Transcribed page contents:
>>>>>
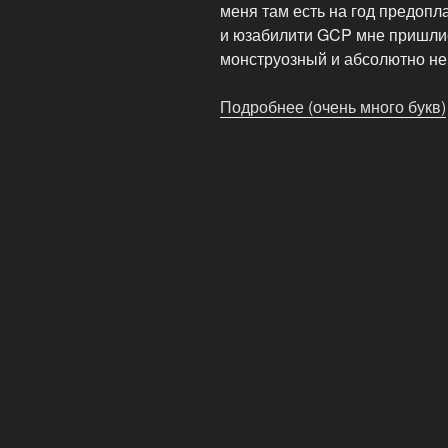
меня там есть на год предопл
и юзабилити GCP мне пришли
монструозный и абсолютно н
Подробнее (очень много букв)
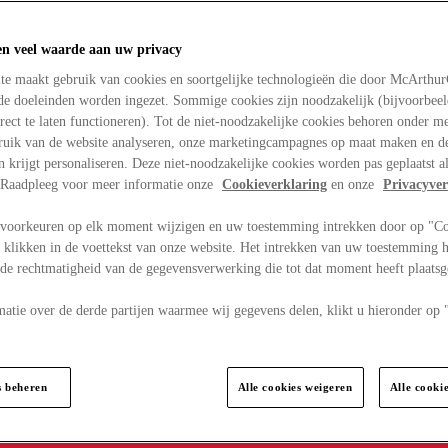
en veel waarde aan uw privacy
te maakt gebruik van cookies en soortgelijke technologieën die door McArthu
nde doeleinden worden ingezet. Sommige cookies zijn noodzakelijk (bijvoorbee
rect te laten functioneren). Tot de niet-noodzakelijke cookies behoren onder m
bruik van de website analyseren, onze marketingcampagnes op maat maken en de
en krijgt personaliseren. Deze niet-noodzakelijke cookies worden pas geplaatst al
. Raadpleeg voor meer informatie onze
Cookieverklaring
en onze
Privacyver
voorkeuren op elk moment wijzigen en uw toestemming intrekken door op "C
 klikken in de voettekst van onze website. Het intrekken van uw toestemming h
 de rechtmatigheid van de gegevensverwerking die tot dat moment heeft plaats
matie over de derde partijen waarmee wij gegevens delen, klikt u hieronder op
s beheren
Alle cookies weigeren
Alle cooki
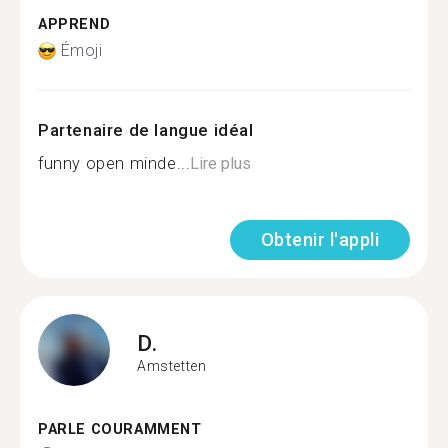
APPREND
Émoji
Partenaire de langue idéal
funny open minde...
Lire plus
Obtenir l'appli
D.
Amstetten
PARLE COURAMMENT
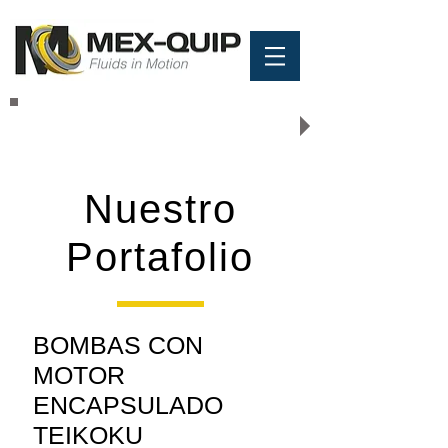
COTIZACIÓN
Nuestro
Portafolio
BOMBAS CON
MOTOR
ENCAPSULADO
TEIKOKU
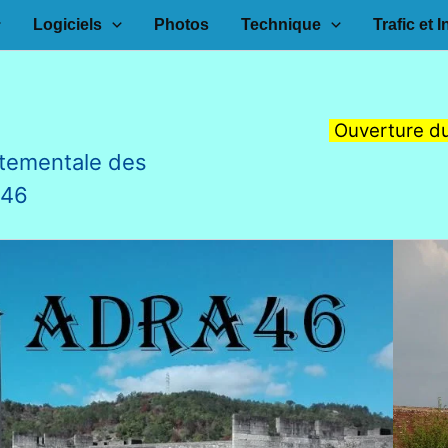
Logiciels
Photos
Technique
Trafic et I
Ouverture du
tementale des
F46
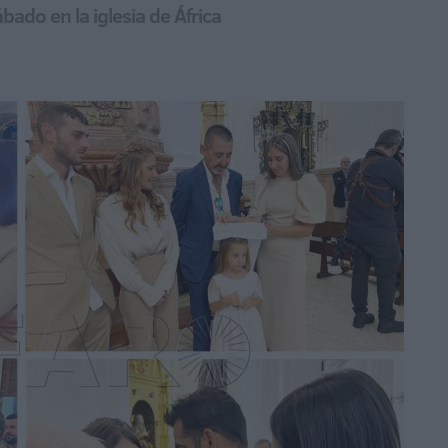
ado en la iglesia de África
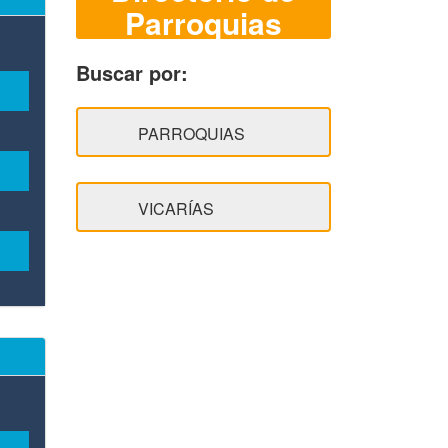
Parroquias
Buscar por:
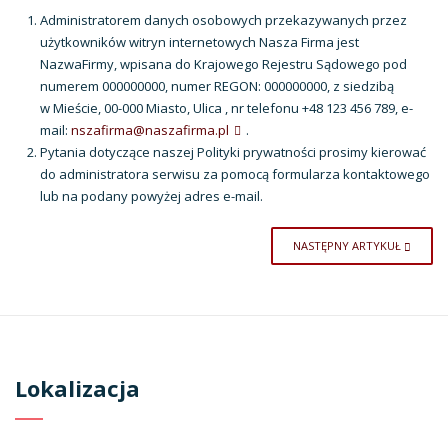
Administratorem danych osobowych przekazywanych przez
użytkowników witryn internetowych Nasza Firma jest
NazwaFirmy, wpisana do Krajowego Rejestru Sądowego pod
numerem 000000000, numer REGON: 000000000, z siedzibą
w Mieście, 00-000 Miasto, Ulica , nr telefonu +48 123 456 789, e-
mail:
nszafirma@naszafirma.pl
.
Pytania dotyczące naszej Polityki prywatności prosimy kierować
do administratora serwisu za pomocą formularza kontaktowego
lub na podany powyżej adres e-mail.
NASTĘPNY ARTYKUŁ
Lokalizacja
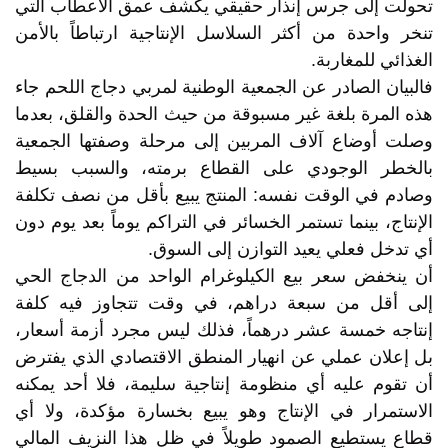
تحولت إلى جرس إنذار حقيقي يكشف عمق الأعطاب التي
تنخر واحدة من أكثر السلاسل الإنتاجية ارتباطاً بالأمن
الغذائي للمغاربة.
فالبيان الصادر عن الجمعية الوطنية لمربي دجاج اللحم جاء
هذه المرة بلغة غير مسبوقة من حيث الحدة والقلق، بعدما
وصلت أوضاع آلاف المربين إلى مرحلة وصفتها الجمعية
بالخطر الوجودي على القطاع برمته، والسبب بسيط
وصادم في الوقت نفسه: المنتج يبيع بأقل من نصف تكلفة
الإنتاج، بينما تستمر الخسائر في التراكم يوماً بعد يوم دون
أي تدخل فعلي يعيد التوازن إلى السوق.
أن ينخفض سعر بيع الكيلوغرام الواحد من الدجاج الحي
إلى أقل من سبعة دراهم، في وقت تتجاوز فيه كلفة
إنتاجه خمسة عشر درهماً، فذلك ليس مجرد أزمة أسعار،
بل إعلان عملي عن انهيار المنطق الاقتصادي الذي يفترض
أن تقوم عليه أي منظومة إنتاجية سليمة، فلا أحد يمكنه
الاستمرار في الإنتاج وهو يبيع بخسارة مؤكدة، ولا أي
قطاع يستطيع الصمود طويلاً في ظل هذا النزيف المالي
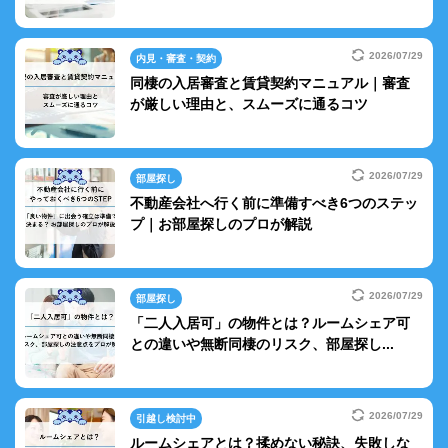
2026/07/29
内見・審査・契約
同棲の入居審査と賃貸契約マニュアル｜審査
が厳しい理由と、スムーズに通るコツ
2026/07/29
部屋探し
不動産会社へ行く前に準備すべき6つのステッ
プ｜お部屋探しのプロが解説
2026/07/29
部屋探し
「二人入居可」の物件とは？ルームシェア可
との違いや無断同棲のリスク、部屋探し...
2026/07/29
引越し検討中
ルームシェアとは？揉めない秘訣、失敗しな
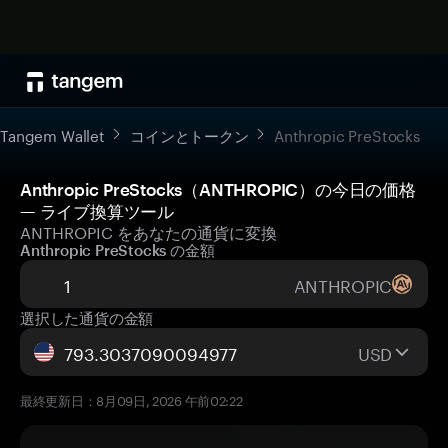
Tangem Wallet
コインとトークン
Anthropic PreStocks
Anthropic PreStocks（ANTHROPIC）の今日の価格
— ライブ換算ツール
ANTHROPIC をあなたの通貨に変換
Anthropic PreStocks の金額
ANTHROPIC
選択した通貨の金額
USD
最終更新日：8月09日, 2026 午前02:22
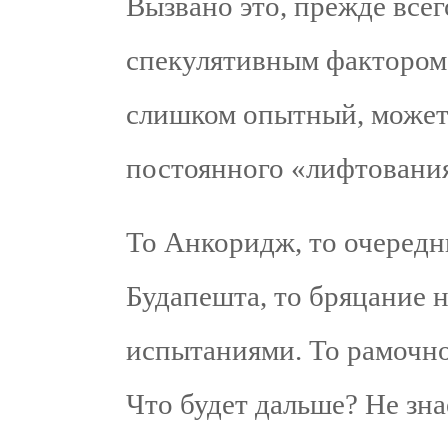
Вызвано это, прежде все
спекулятивным фактором.
слишком опытный, может 
постоянного «лифтования»
То Анкоридж, то очередн
Будапешта, то бряцание
испытаниями. То рамочно
Что будет дальше? Не зна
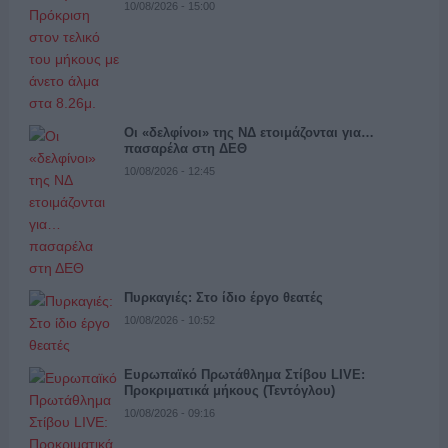
10/08/2026 - 15:00
Οι «δελφίνοι» της ΝΔ ετοιμάζονται για…
πασαρέλα στη ΔΕΘ
10/08/2026 - 12:45
Πυρκαγιές: Στο ίδιο έργο θεατές
10/08/2026 - 10:52
Ευρωπαϊκό Πρωτάθλημα Στίβου LIVE:
Προκριματικά μήκους (Τεντόγλου)
10/08/2026 - 09:16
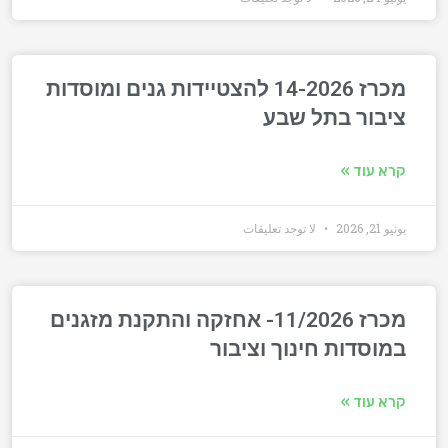
מכרז 14-2026 להצטיידות גנים ומוסדות
ציבור בתל שבע
קרא עוד »
يونيو 21, 2026
لا توجد تعليقات
מכרז 11/2026- אחזקה והתקנת מזגנים
במוסדות חינוך וציבור
קרא עוד »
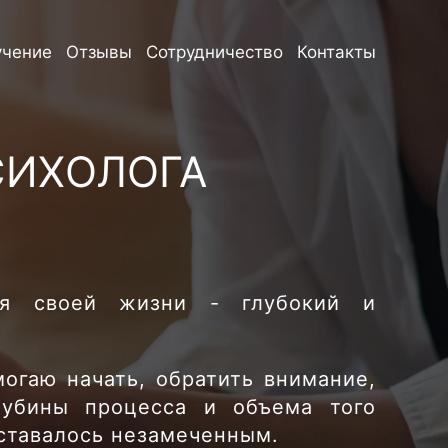
учение
Отзывы
Сотрудничество
Контакты
СИХОЛОГА
ия своей жизни - глубокий и
могаю начать, обратить внимание,
лубины процесса и объема того
оставалось незамеченным.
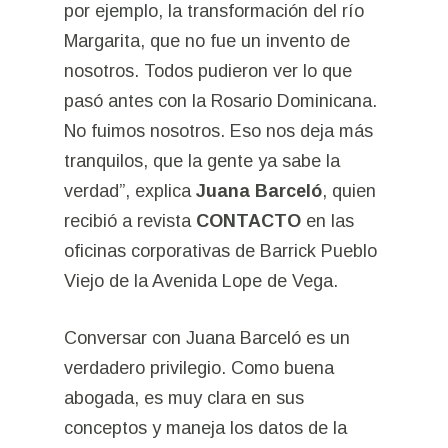
por ejemplo, la transformación del río
Margarita, que no fue un invento de
nosotros. Todos pudieron ver lo que
pasó antes con la Rosario Dominicana.
No fuimos nosotros. Eso nos deja más
tranquilos, que la gente ya sabe la
verdad”, explica
Juana Barceló
, quien
recibió a revista
CONTACTO
en las
oficinas corporativas de Barrick Pueblo
Viejo de la Avenida Lope de Vega.
Conversar con Juana Barceló es un
verdadero privilegio. Como buena
abogada, es muy clara en sus
conceptos y maneja los datos de la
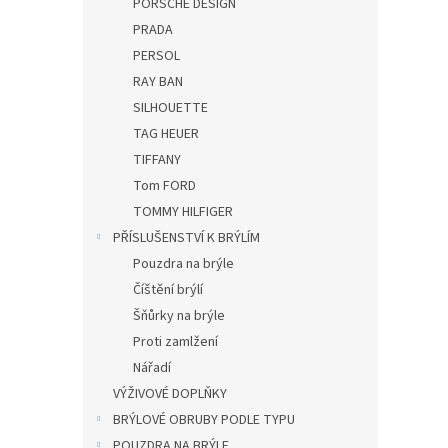
PORSCHE DESIGN
PRADA
PERSOL
RAY BAN
SILHOUETTE
TAG HEUER
TIFFANY
Tom FORD
TOMMY HILFIGER
PŘÍSLUŠENSTVÍ K BRÝLÍM
Pouzdra na brýle
Číštění brýlí
Šňůrky na brýle
Proti zamlžení
Nářadí
VÝŽIVOVÉ DOPLŇKY
BRÝLOVÉ OBRUBY PODLE TYPU
POUZDRA NA BRÝLE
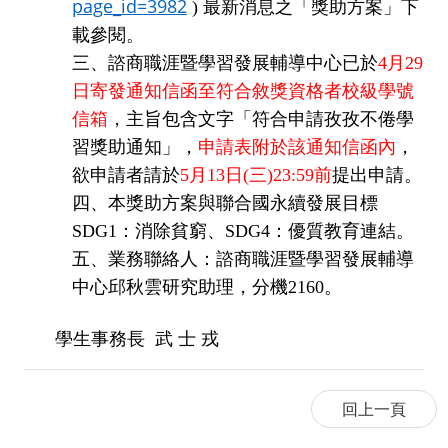
page_id=3982
)
最新消息之「獎助方案」下
載參閱。
三、諮商職涯暨學習發展輔導中心已於
4
月
29
日寄發通知信函至符合敘獎資格者校級學號
信箱
，主旨包含文字「符合申請孜孜不倦學
習獎助通知」，
申請表附於該通知信函內
，
欲申請者請於
5
月
13
日
(
三
)23:59
前
提出申請。
四、本獎助方案與聯合國永續發展目標
SDG1
：消除貧窮、
SDG4
：優質教育連結。
五、業務聯絡人：諮商職涯暨學習發展輔導
中心邱秋雲研究助理，分機
2160
。
學生事務長
武
士
戎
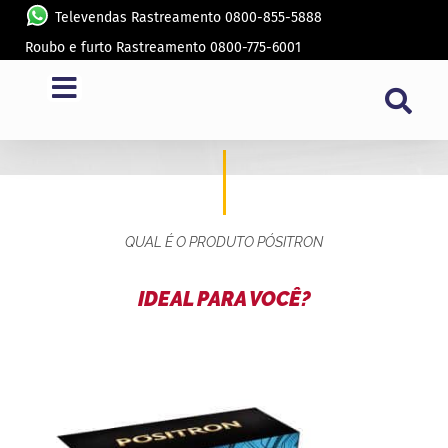
Televendas Rastreamento 0800-855-5888
Roubo e furto Rastreamento 0800-775-6001
SENSORES DE ESTACIONAMENTO
QUAL É O PRODUTO PÓSITRON
IDEAL PARA VOCÊ?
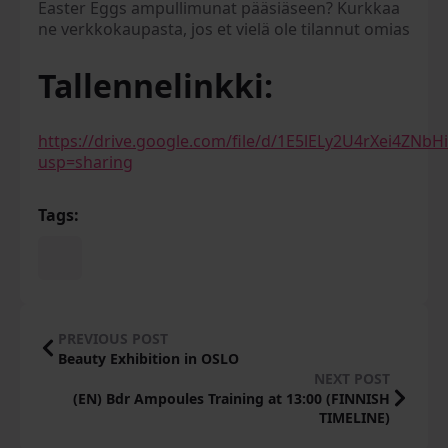
Easter Eggs ampullimunat pääsiäseen? Kurkkaa
ne verkkokaupasta, jos et vielä ole tilannut omias
Tallennelinkki:
https://drive.google.com/file/d/1E5lELy2U4rXei4ZN
usp=sharing
Tags:
PREVIOUS POST
Beauty Exhibition in OSLO
NEXT POST
(EN) Bdr Ampoules Training at 13:00 (FINNISH
TIMELINE)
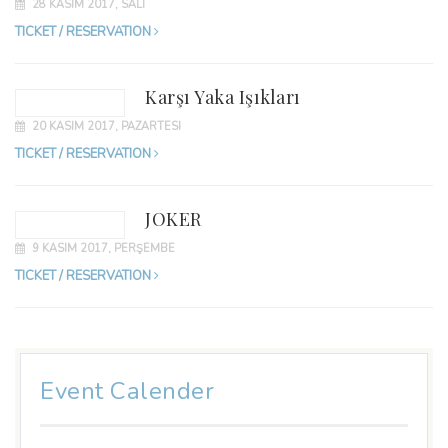
28 KASIM 2017, SALI
TICKET / RESERVATION
Karşı Yaka Işıkları
20 KASIM 2017, PAZARTESI
TICKET / RESERVATION
JOKER
9 KASIM 2017, PERŞEMBE
TICKET / RESERVATION
Event Calender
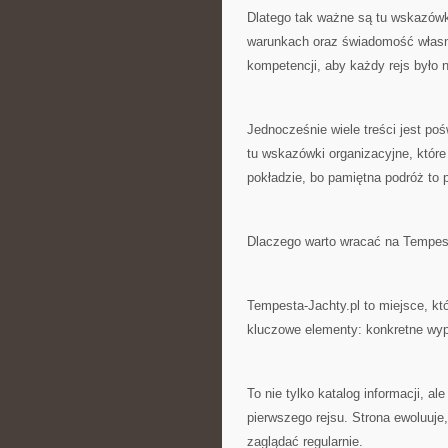
Dlatego tak ważne są tu wskazówk
warunkach oraz świadomość własn
kompetencji, aby każdy rejs było n
Jednocześnie wiele treści jest po
tu wskazówki organizacyjne, które 
pokładzie, bo pamiętna podróż to po
Dlaczego warto wracać na Tempest
Tempesta-Jachty.pl to miejsce, któr
kluczowe elementy: konkretne wypr
To nie tylko katalog informacji, a
pierwszego rejsu. Strona ewoluuje
zaglądać regularnie.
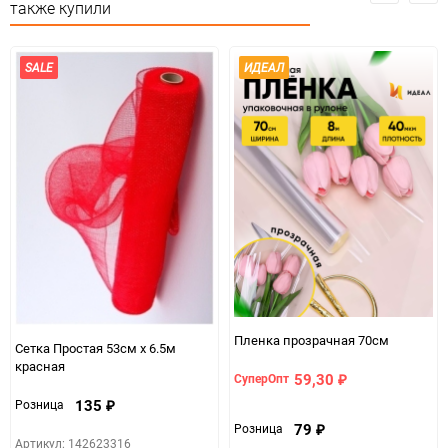
также купили
Особые условия
Особых условий не требует
SALE
ИДЕАЛ
Минимальное количество
1
Количество в коробке
20
Единица измерения
шт
ЦветНоменклатуры
зеленое яблоко
Пленка прозрачная 70см
Сетка Простая 53см х 6.5м
красная
59,30
СуперОпт
₽
135
Розница
₽
79
Розница
₽
Артикул: 142623316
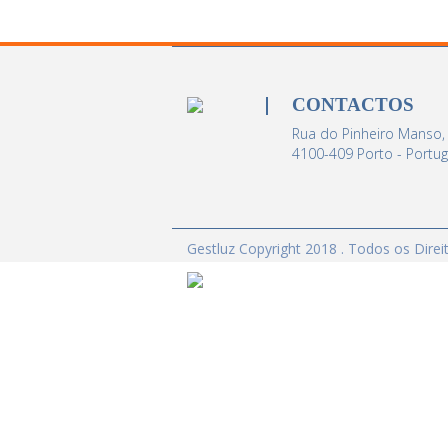
CONTACTOS
Rua do Pinheiro Manso,
4100-409 Porto - Portug
Gestluz Copyright 2018 . Todos os Dire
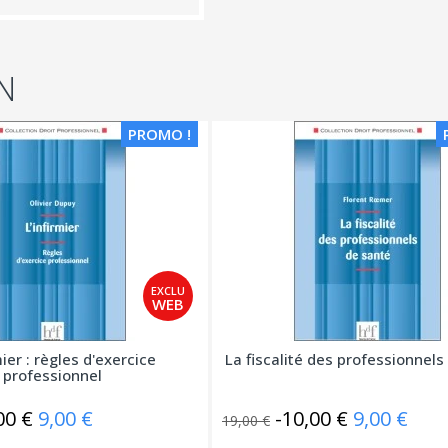
N
PROMO !
mier : règles d'exercice
La fiscalité des professionnels
professionnel
00 €
9,00 €
-10,00 €
9,00 €
19,00 €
<<<<<
_WHAT YOU NEED TO DO_. The lines in the entries above that carry the word "website" must be copied.

_EXPECTED ANSWER_.
bruik van de website analyseren, onze marketingcampagnes op maat maken en de
 klikken in de voettekst van onze website. Het intrekken van uw toestemming h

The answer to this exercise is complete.